Building on the GPT-4o model released last year, OpenAI has made significant updates to its advanced voice mode, making voice communication feel more natural and closer to human conversation. This advanced feature relies on a native multimodal model, which can quickly respond to audio inputs, reacting as fast as 232 milliseconds and averaging a response time of 320 milliseconds—almost on par with human conversation speed.

Earlier this year, OpenAI made minor updates to this voice mode, improving interruptions and accent handling. This major upgrade has made voice responses even more nuanced in tone and more natural in rhythm, especially in handling pauses and emphasis, making interactions more vivid. Additionally, the updated system can express various emotions more accurately, including empathy and sarcasm, adding more humanity to machine-to-human interaction.

ChatGPT OpenAI Artificial Intelligence (1)

What's more exciting is that this update also introduces a translation function. ChatGPT users only need a simple command for it to translate conversations in real-time until they receive a stop command. The introduction of this feature will undoubtedly reduce the need for dedicated voice translation applications, further enhancing user experience. For now, the updated advanced voice mode is available only to paying users.

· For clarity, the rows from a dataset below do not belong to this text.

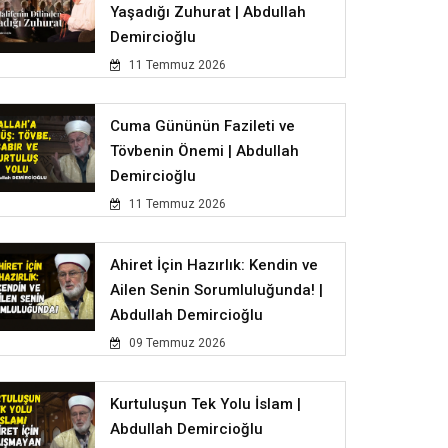
Yaşadığı Zuhurat | Abdullah
Demircioğlu
11 Temmuz 2026
Cuma Gününün Fazileti ve
Tövbenin Önemi | Abdullah
Demircioğlu
11 Temmuz 2026
Ahiret İçin Hazırlık: Kendin ve
Ailen Senin Sorumluluğunda! |
Abdullah Demircioğlu
09 Temmuz 2026
Kurtuluşun Tek Yolu İslam |
Abdullah Demircioğlu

Despite these significant improvements in voice interaction quality, OpenAI clearly states that there are still known limitations with this update. For instance, audio quality may slightly decrease in some cases, and tone and intonation might change unexpectedly, particularly noticeable in certain voice options. Occasionally, there may be inconsistencies with real conversations, such as unexpected sounds like ads, gibberish, or background music. OpenAI says they will continue working to improve audio consistency and gradually address these issues.

This upgrade not only makes AI voice interaction feel more natural but also lays a stronger foundation for communication between humans and artificial intelligence.